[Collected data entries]
----
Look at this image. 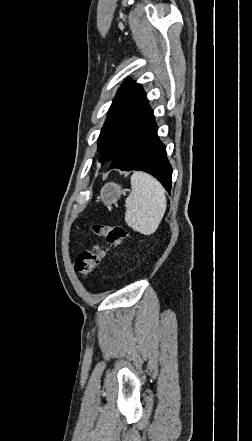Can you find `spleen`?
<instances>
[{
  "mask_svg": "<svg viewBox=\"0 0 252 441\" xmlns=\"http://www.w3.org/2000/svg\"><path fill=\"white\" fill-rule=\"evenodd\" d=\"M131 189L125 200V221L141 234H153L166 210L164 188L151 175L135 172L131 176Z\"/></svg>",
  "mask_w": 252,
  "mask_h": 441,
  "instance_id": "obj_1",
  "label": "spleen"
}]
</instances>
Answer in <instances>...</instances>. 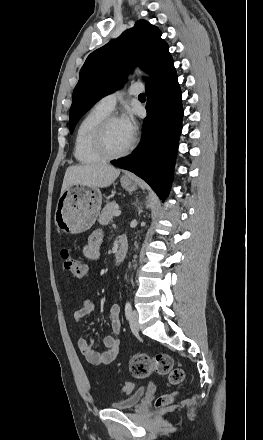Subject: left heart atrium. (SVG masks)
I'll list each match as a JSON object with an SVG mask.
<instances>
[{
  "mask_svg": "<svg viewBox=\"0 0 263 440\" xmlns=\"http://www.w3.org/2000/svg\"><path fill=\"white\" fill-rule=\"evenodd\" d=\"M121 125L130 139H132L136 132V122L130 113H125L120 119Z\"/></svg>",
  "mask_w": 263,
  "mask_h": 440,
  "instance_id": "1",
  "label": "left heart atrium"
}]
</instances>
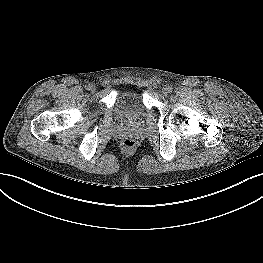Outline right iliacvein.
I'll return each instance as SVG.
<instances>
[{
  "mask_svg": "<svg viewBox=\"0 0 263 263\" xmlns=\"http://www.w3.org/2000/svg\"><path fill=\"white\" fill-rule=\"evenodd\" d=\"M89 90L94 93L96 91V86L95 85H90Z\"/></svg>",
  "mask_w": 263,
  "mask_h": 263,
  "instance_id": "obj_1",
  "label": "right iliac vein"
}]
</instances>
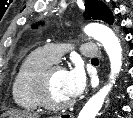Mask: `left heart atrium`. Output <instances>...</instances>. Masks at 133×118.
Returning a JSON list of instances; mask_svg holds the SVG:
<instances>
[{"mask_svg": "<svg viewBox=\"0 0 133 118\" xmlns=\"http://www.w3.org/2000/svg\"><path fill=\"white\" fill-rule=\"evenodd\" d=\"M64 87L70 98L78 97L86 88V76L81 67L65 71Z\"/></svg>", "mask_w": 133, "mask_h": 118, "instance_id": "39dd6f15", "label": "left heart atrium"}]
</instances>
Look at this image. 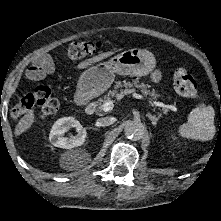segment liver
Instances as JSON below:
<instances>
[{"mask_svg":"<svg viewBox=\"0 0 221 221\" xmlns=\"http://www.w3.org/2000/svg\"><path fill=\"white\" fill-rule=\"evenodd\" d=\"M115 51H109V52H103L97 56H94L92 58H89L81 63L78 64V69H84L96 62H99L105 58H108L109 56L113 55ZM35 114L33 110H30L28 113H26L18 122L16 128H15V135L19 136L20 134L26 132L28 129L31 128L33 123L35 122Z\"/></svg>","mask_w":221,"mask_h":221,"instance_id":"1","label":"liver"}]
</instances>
----
■ **EXERCISE BRIEF**
The lines to return are those in the records above that hold the word "each".

■ **TASK ANSWER**
I'll list each match as a JSON object with an SVG mask.
I'll return each instance as SVG.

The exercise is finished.